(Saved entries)
------------------------------------------------

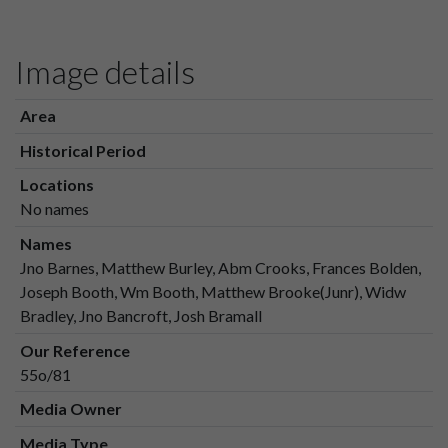
Image details
Area
Historical Period
Locations
No names
Names
Jno Barnes, Matthew Burley, Abm Crooks, Frances Bolden,
Joseph Booth, Wm Booth, Matthew Brooke(Junr), Widw
Bradley, Jno Bancroft, Josh Bramall
Our Reference
55o/81
Media Owner
Media Type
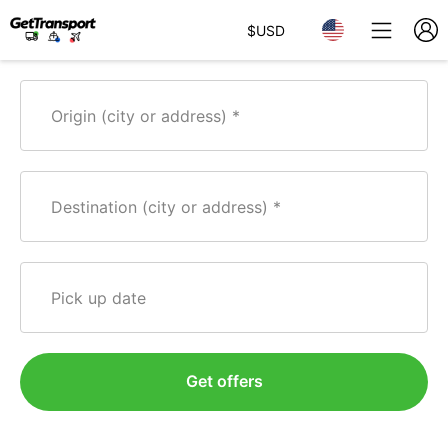
$
USD
Origin (city or address)
Destination (city or address)
Pick up date
Get offers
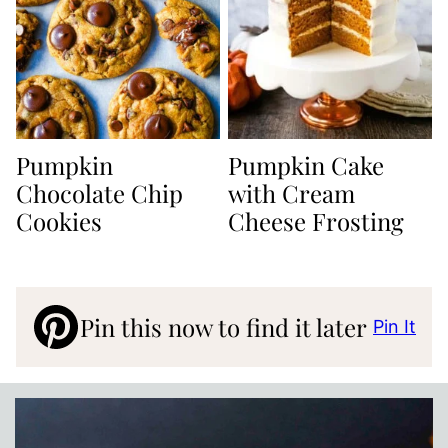
Pumpkin
Pumpkin Cake
Chocolate Chip
with Cream
Cookies
Cheese Frosting
Pin this now to find it later
Pin It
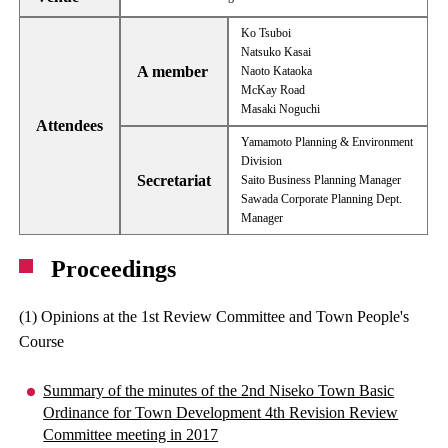
Ko Tsuboi
Natsuko Kasai
A member
Naoto Kataoka
McKay Road
Masaki Noguchi
Attendees
Yamamoto Planning & Environment
Division
Secretariat
Saito Business Planning Manager
Sawada Corporate Planning Dept.
Manager
Proceedings
(1) Opinions at the 1st Review Committee and Town People's
Course
Summary of the minutes of the 2nd Niseko Town Basic
Ordinance for Town Development 4th Revision Review
Committee meeting in 2017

------------------------------------------------

Set down, from the entries above, exactly the lines from the one with "Masaki Noguchi" up to and including the one with "Summary of the", and no other lines.

→ Written response
Masaki Noguchi
Attendees
Yamamoto Planning & Environment
Division
Secretariat
Saito Business Planning Manager
Sawada Corporate Planning Dept.
Manager
Proceedings
(1) Opinions at the 1st Review Committee and Town People's
Course
Summary of the minutes of the 2nd Niseko Town Basic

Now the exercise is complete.